For this exercise, retype every record below exactly and keep the pictures out.

____

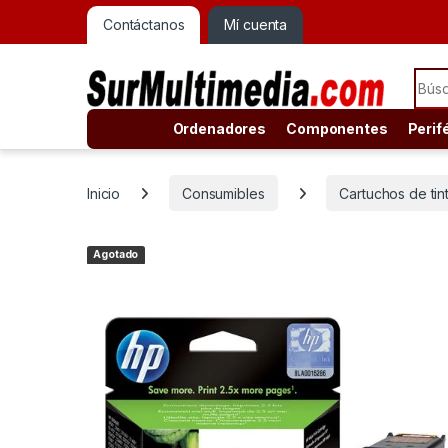
Contáctanos
Mí cuenta
Sear
Ordenadores
Componentes
Perif
Inicio
Consumibles
Cartuchos de tin
Agotado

____

• **ANSWER BOX**:
Contáctanos
Mí cuenta
Sear
Ordenadores
Componentes
Perif
Inicio
Consumibles
Cartuchos de tin
Agotado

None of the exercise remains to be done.